From: Breno Leitao <leitao@debian.org>
To: Jinjie Ruan <ruanjinjie@huawei.com>
Cc: corbet@lwn.net, skhan@linuxfoundation.org,
catalin.marinas@arm.com, will@kernel.org, chenhuacai@kernel.org,
kernel@xen0n.name, maddy@linux.ibm.com, mpe@ellerman.id.au,
npiggin@gmail.com, chleroy@kernel.org, pjw@kernel.org,
palmer@dabbelt.com, aou@eecs.berkeley.edu, alex@ghiti.fr,
tglx@kernel.org, mingo@redhat.com, bp@alien8.de,
dave.hansen@linux.intel.com, hpa@zytor.com, robh@kernel.org,
saravanak@kernel.org, akpm@linux-foundation.org, bhe@redhat.com,
rppt@kernel.org, pasha.tatashin@soleen.com, pratyush@kernel.org,
ruirui.yang@linux.dev, rdunlap@infradead.org, pmladek@suse.com,
dapeng1.mi@linux.intel.com, kees@kernel.org, elver@google.com,
kuba@kernel.org, ebiggers@kernel.org, lirongqing@baidu.com,
paulmck@kernel.org, sourabhjain@linux.ibm.com, coxu@redhat.com,
jbohac@suse.cz, ryan.roberts@arm.com, osandov@fb.com,
cfsworks@gmail.com, tangyouling@kylinos.cn,
ritesh.list@gmail.com, adityag@linux.ibm.com, guoren@kernel.org,
songshuaishuai@tinylab.org, kevin.brodsky@arm.com,
vishal.moola@gmail.com, junhui.liu@pigmoral.tech,
wangruikang@iscas.ac.cn, namcao@linutronix.de,
chao.gao@intel.com, seanjc@google.com,
fuqiang.wang@easystack.cn, ardb@kernel.org,
chenjiahao16@huawei.com, hbathini@linux.ibm.com,
takahiro.akashi@linaro.org, james.morse@arm.com,
lizhengyu3@huawei.com, x86@kernel.org, linux-doc@vger.kernel.org,
linux-kernel@vger.kernel.org,
linux-arm-kernel@lists.infradead.org, loongarch@lists.linux.dev,
linuxppc-dev@lists.ozlabs.org, linux-riscv@lists.infradead.org,
devicetree@vger.kernel.org, kexec@lists.infradead.org
Subject: Re: [PATCH v13 04/15] arm64: kexec_file: Fix potential buffer overflow in prepare_elf_headers()

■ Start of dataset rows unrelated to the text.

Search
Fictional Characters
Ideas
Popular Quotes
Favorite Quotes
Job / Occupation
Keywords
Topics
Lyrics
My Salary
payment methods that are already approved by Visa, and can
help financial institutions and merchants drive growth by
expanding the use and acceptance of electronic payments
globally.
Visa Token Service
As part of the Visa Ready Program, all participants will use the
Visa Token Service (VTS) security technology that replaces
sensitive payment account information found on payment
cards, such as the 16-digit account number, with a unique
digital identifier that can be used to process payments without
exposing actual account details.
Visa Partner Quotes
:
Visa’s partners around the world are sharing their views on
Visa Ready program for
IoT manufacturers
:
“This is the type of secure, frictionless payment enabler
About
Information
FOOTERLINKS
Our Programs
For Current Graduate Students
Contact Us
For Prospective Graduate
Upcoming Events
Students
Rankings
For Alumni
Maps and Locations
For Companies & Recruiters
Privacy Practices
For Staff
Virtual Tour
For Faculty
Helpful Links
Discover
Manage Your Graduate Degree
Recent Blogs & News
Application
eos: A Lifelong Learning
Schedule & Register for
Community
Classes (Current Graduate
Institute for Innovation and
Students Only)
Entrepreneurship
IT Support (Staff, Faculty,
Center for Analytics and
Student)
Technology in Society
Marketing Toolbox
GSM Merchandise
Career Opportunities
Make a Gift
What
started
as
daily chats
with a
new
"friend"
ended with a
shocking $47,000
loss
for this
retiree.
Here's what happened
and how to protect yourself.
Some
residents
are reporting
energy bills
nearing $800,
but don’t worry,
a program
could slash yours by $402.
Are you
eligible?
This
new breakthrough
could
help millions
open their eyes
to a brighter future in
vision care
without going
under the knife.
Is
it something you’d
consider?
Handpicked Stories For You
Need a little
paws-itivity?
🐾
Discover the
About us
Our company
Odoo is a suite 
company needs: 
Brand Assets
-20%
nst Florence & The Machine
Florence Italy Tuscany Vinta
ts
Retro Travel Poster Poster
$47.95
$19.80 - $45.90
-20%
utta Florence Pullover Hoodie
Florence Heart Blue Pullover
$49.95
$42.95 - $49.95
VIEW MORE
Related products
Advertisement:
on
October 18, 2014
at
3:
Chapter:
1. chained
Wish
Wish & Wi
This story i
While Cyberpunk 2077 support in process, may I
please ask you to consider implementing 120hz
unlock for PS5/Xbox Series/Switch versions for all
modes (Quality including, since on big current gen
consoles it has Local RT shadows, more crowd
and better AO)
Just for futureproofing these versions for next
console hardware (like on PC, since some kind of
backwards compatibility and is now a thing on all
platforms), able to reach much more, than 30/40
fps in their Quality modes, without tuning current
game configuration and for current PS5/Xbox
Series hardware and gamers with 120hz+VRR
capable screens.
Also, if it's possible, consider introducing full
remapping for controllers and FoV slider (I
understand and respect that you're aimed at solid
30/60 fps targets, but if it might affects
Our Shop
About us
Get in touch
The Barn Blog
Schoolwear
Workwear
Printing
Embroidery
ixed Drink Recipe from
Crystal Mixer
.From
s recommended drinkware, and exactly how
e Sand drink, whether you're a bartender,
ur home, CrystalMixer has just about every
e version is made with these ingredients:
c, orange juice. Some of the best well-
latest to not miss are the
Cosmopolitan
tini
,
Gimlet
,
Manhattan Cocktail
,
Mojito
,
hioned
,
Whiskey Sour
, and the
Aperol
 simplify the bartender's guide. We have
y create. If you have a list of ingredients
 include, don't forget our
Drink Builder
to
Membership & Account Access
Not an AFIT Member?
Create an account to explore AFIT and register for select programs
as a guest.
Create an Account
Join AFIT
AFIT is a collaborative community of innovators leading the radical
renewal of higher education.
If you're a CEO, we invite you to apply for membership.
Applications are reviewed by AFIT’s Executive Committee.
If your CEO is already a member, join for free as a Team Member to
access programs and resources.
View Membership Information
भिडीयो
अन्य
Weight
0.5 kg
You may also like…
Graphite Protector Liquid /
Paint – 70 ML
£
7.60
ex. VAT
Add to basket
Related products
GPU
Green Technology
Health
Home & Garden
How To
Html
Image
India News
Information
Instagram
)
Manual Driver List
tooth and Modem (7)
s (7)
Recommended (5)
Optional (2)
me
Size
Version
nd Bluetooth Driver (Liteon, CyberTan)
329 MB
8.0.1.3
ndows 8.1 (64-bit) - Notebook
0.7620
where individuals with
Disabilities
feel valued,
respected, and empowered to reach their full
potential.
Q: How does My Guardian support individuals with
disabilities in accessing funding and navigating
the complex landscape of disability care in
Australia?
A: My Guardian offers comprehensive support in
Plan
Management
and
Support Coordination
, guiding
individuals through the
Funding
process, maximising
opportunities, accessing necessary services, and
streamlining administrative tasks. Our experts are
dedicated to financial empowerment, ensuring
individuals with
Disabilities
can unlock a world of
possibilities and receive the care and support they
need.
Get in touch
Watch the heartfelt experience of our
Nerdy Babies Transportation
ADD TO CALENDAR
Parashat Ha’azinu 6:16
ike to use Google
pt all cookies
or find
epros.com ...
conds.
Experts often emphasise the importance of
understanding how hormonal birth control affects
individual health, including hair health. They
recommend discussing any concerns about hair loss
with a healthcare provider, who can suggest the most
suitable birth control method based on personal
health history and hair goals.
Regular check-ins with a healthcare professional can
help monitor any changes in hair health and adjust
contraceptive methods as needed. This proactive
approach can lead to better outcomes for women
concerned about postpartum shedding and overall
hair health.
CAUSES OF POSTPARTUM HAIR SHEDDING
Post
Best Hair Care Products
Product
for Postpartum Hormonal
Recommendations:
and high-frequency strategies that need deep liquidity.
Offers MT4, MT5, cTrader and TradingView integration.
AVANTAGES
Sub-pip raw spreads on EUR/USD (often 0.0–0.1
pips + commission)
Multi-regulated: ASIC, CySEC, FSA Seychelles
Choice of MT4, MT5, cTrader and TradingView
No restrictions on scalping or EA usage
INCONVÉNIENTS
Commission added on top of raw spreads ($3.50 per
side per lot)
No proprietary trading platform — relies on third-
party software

Date: Mon, 11 May 2026 05:30:54 -0700 [thread overview]
Message-ID: <agHL1zzC5bzgoCiJ@gmail.com> (raw)
In-Reply-To: <79c14bee-b1f5-4d70-8345-6582d6cf0128@huawei.com>
On Mon, May 11, 2026 at 07:30:44PM +0800, Jinjie Ruan wrote:
>
>
> On 5/11/2026 5:46 PM, Breno Leitao wrote:
> > On Mon, May 11, 2026 at 11:04:43AM +0800, Jinjie Ruan wrote:
> >> There is a race condition between the kexec_load() system call
> >> (crash kernel loading path) and memory hotplug operations that can
> >> lead to buffer overflow and potential kernel crash.
> >>
> >> During prepare_elf_headers(), the following steps occur:
> >> 1. The first for_each_mem_range() queries current System RAM memory ranges
> >> 2. Allocates buffer based on queried count
> >> 3. The 2st for_each_mem_range() populates ranges from memblock
> >>
> >> If memory hotplug occurs between step 1 and step 3, the number of ranges
> >> can increase, causing out-of-bounds write when populating cmem->ranges[].
> >>
> >> This happens because kexec_load() uses kexec_trylock (atomic_t) while
> >> memory hotplug uses device_hotplug_lock (mutex), so they don't serialize
> >> with each other.
> >>
> >> Add the explicit bounds checking to prevent out-of-bounds access.
> >
> > It seems you have a TOCTOU type of issue, and this seems to be shrinking
> > the window, but not fully solving it?
>
> Hi Breno,
>
> Thanks for your comments regarding the TOCTOU issue.
>
> You are correct that the current bounds checking only "shrinks the
> window" and prevents a kernel crash, but doesn't fully guarantee header
> consistency if a race occurs.
>
> In my local environment, this race is extremely difficult to reproduce,
> but it is theoretically possible.
>
> To address this properly for arm64, I am considering two steps:
>
> - For this patch: I will change the return value to -EAGAIN and keep the
> bounds check. This ensures that even if a race happens, the kernel
> remains safe (no OOB access), and user-space is notified to retry.
>
> - Long-term solution: A better way to solve this is to implement ARM64
> CRASH_HOTPLUG support (similar to x86). With crash hotplug, the kernel
> will automatically re-generate the crash headers whenever a memory
> hotplug event occurs. This makes the TOCTOU during the initial
> kexec_load less critical, as any transient inconsistency will be
> immediately corrected by the subsequent hotplug handler.
>
> Does it make sense to you to use this patch as a safety guard first, and
> then I (or someone else) follow up with the full CRASH_HOTPLUG support
> for arm64 as [1]?
It would be OK for me, but, make it explict that there is a TOCTOU
issue, that depends on CRASH_HOTPLUG.
_______________________________________________
linux-riscv mailing list
linux-riscv@lists.infradead.org
http://lists.infradead.org/mailman/listinfo/linux-riscv
next prev parent reply other threads:[~2026-05-11 13:13 UTC|newest]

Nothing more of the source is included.